In 1921 Jack and Bill, two of Morgan Kingston’s sons went to Canada, Morgan’s wife plus other members of the family moved there, two years later. At a later date, another son Bertie, who was an exceptional pianist, joined the family in Canada. Not surprisingly Bertie, like other members of the Kingston family married and had children of his own.
Two of Bertie’s sons decided to research into their family history, this research lead them to England, Mansfield, and Forest Town.For one of them Harold Morgan Kingston, (named after his Grandfather) it developed into a holiday in England, and a visit to some of the places associated with his Grandfather Morgan Kingston.
Relatives Visit Forest Town and Mansfield Area
On Wednesday 30th August 2000 Harold, his wife and two teenage sons came to Forest Town where they visited Kingsway Hall and St Alban’s Church, just two of the places where Morgan Kingston had sung when he worked at the Mansfield Colliery.

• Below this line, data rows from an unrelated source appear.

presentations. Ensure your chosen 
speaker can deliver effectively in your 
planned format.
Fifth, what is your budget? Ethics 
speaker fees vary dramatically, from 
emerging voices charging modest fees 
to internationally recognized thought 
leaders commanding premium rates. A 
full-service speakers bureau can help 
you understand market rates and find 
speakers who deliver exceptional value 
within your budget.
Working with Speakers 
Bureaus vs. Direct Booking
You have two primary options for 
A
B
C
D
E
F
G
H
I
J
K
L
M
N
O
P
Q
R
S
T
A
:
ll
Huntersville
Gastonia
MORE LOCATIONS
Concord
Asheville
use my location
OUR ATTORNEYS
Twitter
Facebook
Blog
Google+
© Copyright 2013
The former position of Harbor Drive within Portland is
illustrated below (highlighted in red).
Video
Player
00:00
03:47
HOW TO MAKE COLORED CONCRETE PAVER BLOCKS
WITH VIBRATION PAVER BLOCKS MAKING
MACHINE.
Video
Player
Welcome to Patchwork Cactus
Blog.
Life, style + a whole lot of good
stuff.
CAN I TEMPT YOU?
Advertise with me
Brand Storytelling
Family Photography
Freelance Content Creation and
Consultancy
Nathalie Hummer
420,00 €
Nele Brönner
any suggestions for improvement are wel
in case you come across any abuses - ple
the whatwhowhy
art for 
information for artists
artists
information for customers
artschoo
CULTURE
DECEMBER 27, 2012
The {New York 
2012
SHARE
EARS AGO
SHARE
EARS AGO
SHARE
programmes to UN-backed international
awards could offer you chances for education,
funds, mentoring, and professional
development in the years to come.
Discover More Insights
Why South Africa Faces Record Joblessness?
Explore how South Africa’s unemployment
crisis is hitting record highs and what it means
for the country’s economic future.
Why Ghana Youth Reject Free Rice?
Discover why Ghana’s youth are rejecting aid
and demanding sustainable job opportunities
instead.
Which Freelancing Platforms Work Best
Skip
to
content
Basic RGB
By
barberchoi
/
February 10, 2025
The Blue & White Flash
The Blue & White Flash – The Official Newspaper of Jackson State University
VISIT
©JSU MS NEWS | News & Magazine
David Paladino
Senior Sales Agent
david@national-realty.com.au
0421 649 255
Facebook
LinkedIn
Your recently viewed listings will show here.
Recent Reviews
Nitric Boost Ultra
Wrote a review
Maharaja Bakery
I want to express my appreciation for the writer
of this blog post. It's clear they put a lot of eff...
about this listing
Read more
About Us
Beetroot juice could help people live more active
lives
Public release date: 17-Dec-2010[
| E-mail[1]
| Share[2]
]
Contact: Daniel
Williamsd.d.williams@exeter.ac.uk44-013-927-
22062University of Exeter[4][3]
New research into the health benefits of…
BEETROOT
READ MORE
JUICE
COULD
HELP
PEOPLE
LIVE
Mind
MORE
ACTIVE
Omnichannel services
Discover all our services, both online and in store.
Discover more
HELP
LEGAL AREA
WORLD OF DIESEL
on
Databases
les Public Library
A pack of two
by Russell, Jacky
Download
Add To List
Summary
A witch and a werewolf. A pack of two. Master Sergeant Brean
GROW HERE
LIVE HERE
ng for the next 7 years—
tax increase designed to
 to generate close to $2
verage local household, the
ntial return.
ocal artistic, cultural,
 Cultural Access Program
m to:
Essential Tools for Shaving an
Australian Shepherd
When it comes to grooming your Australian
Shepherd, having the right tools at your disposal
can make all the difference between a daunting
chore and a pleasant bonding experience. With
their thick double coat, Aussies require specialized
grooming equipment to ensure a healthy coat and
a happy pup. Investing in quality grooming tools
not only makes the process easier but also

During the visit to the church Harold was filmed and interviewed for BBC Television (Midlands Today) and Radio Nottingham.
They also visited the Carter Lane area and saw the house where the Kingston’s had lived, and the school his children had attended. Additionally they met for the first time, relatives that they had, until very recently had no knowledge of, John Kingston of Forest Town, and Kay Priestnall from Sutton-on-Sea.
The Kingstons, their relatives, and enthusiastic members of the ‘Friends of Morgan Kingston Group’ met together at the home of local historians Malcolm & Pauline Marples, where there was a lot of family stories and photographs in evidence. Harold was delighted when he was given a folder about his Grandfather and a CD of some of his records, surprisingly Harold had never heard him sing.